On n’enchaîne pas la pensée ! D’accord, mais une Église est-elle donc un bazar de doctrines hétérogènes, mal étudiées et contradictoires ? La liberté est-elle de la licence ? Une Église ne doit-elle pas se grouper autour d’un fait central incontestable et incontesté, sous peine de devenir une Babylone spirituelle ? Que si l’on attaque la personne de Jésus, chef de l’Église et fondement de la foi, n’ébranle-t-on pas tout l’édifice chrétien ?

Faire bon marché des doctrines, n’attacher aucune importance à leur énoncé, si contraire que cet énoncé soit à l’Évangile, ce n’est pas de la largeur chrétienne, c’est de l’infidélité au premier chef, c’est faire bon marché de l’Évangile lui-même. Une Église, répétons-le afin qu’on l’entende, une Église n’est pas une école de scepticisme, une fabrique de dogmes quelconques, c’est une famille ayant son chef respecté, une armée groupée autour d’un drapeau portant une devise nettement accentuée.
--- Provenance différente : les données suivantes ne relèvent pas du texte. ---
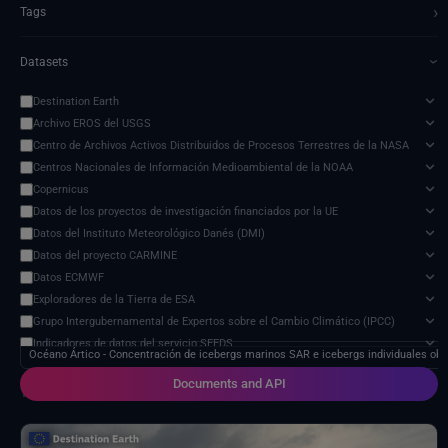
›
Tags
Datasets
›
Destination Earth
Archivo EROS del USGS
Centro de Archivos Activos Distribuidos de Procesos Terrestres de la NASA
Centros Nacionales de Información Medioambiental de la NOAA
Copernicus
Datos de los proyectos de investigación financiados por la UE
Datos del Instituto Meteorológico Danés (DMI)
Datos del proyecto CARMINE
Datos ECMWF
Exploradores de la Tierra de ESA
Grupo Intergubernamental de Expertos sobre el Cambio Climático (IPCC)
Indicadores de datos del servicio SEEDS
Océano Ártico - Concentración de icebergs marinos SAR e icebergs individuale
Modelo de impacto del cambio climático
Documents and API
Organización de las Naciones Unidas para la Alimentación y la Agricultura
1 service found
Programa de Ciencias de la Tierra de la NASA
Proveedores externos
Réagissons contre un courant qui nous emporte loin des terres fermes de la révélation évangélique, qui nous fait errer de côté et d’autre au gré des différents docteurs et qui finira par nous jeter sur quelque écueil capable de réduire à l’état de simple épave ou de débris sans valeur le vieux vaisseau de l’Église du Christ. Ce qu’il faut à notre génération, c’est un Évangile avec tous ses angles et toutes ses aspérités, avec son âpre saveur, l’Évangile des apôtres et du siècle apostolique : celui-là seul convertit et régénère, sanctifie et sauve !

 

 

Eug. BARNAUD.

 

Paru dans La Liberté chrétienne en 1898.